Debian based distros are good, but I always had problems with the slow releases. And no idea how well that works out for GPU drivers if you plan to play new games

I don't have the newest GPU, but a rather new AMD one and I can play anything without problems. Love Debian for gaming, actually, no other distro has worked quite as well for that (for me) until now.

[–] MuttMutt@lemmy.world 1 points 1 month ago

I use ChimeraOS on my stepson's computer. A few more thing integrated into it for other gaming and I rarely have to touch it. (Thankfully cause that place always needs cleaning)

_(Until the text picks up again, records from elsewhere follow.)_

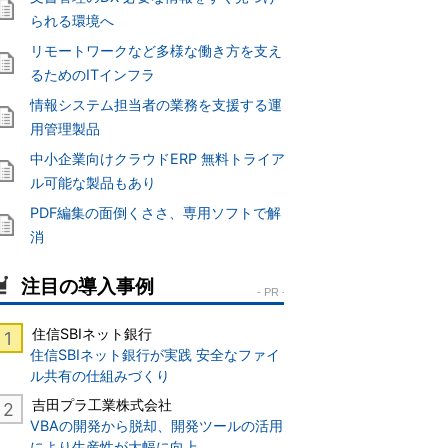
られる環境へ
リモートワークなど多様な働き方を支え
るためのITインフラ
情報システム担当者の業務を支援する運
用管理製品
中小企業向けクラウドERP 無料トライア
ル可能な製品もあり
PDF編集の面倒くささ、専用ソフトで解
消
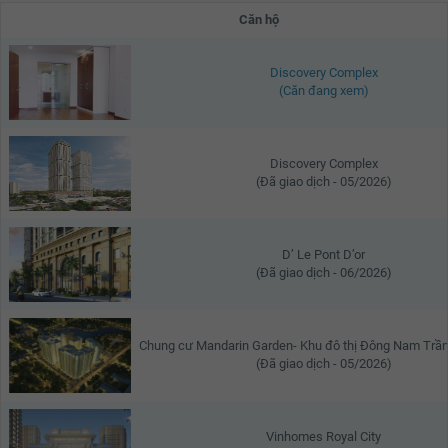
Căn hộ
Discovery Complex
(Căn đang xem)
Discovery Complex
(Đã giao dịch - 05/2026)
D’ Le Pont D’or
(Đã giao dịch - 06/2026)
Chung cư Mandarin Garden- Khu đô thị Đông Nam Trầ
(Đã giao dịch - 05/2026)
Vinhomes Royal City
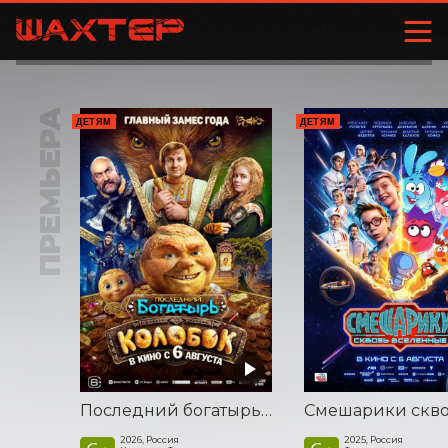
ПРЕМЬЕРА
ДЕТЯМ
ДЕТЯМ
Последний богатырь. Колобок
2026, Россия
2025, Россия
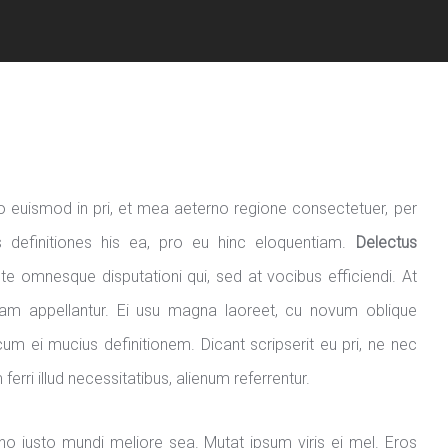
 euismod in pri, et mea aeterno regione consectetuer, per
s definitiones his ea, pro eu hinc eloquentiam.
Delectus
e omnesque disputationi qui, sed at vocibus efficiendi. At
udiam appellantur. Ei usu magna laoreet, cu novum oblique
um ei mucius definitionem. Dicant scripserit eu pri, ne nec
erri illud necessitatibus, alienum referrentur.
 no justo mundi meliore sea. Mutat ipsum viris ei mel. Eros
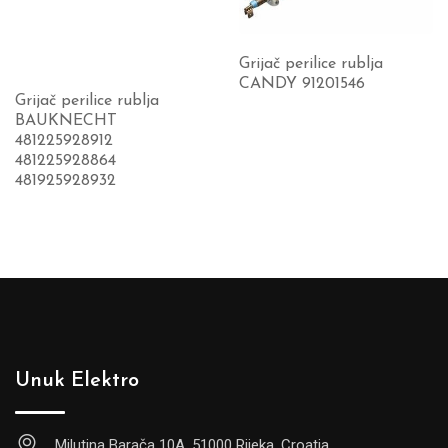
Grijač perilice rublja
CANDY 91201546
Grijač perilice rublja
BAUKNECHT
481225928912
481225928864
481925928932
Unuk Elektro
Milutina Barača 10A, 51000 Rijeka, Croatia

It's not arch based but it's of the immutable variety.

I daily drive ubuntu cinnamon 24.04LTS. I rarely buy cutting edge hardware and I edit video as well. 4K 60 fps scuba diving footage for those wondering and gaming had been fine for the most part. Mainly standard fixes similar to those on steamos outside of that is been hardware related and minimal.

[–] Disgruntled@lemmy.ca 1 points 1 month ago

I went with Fedora 43 KDE Spin on the computer that doesn’t support Windows 11 and Workstation on the one that does. Next weekend I will be converting that one (my main rig) to Fedora KDE Spin as well.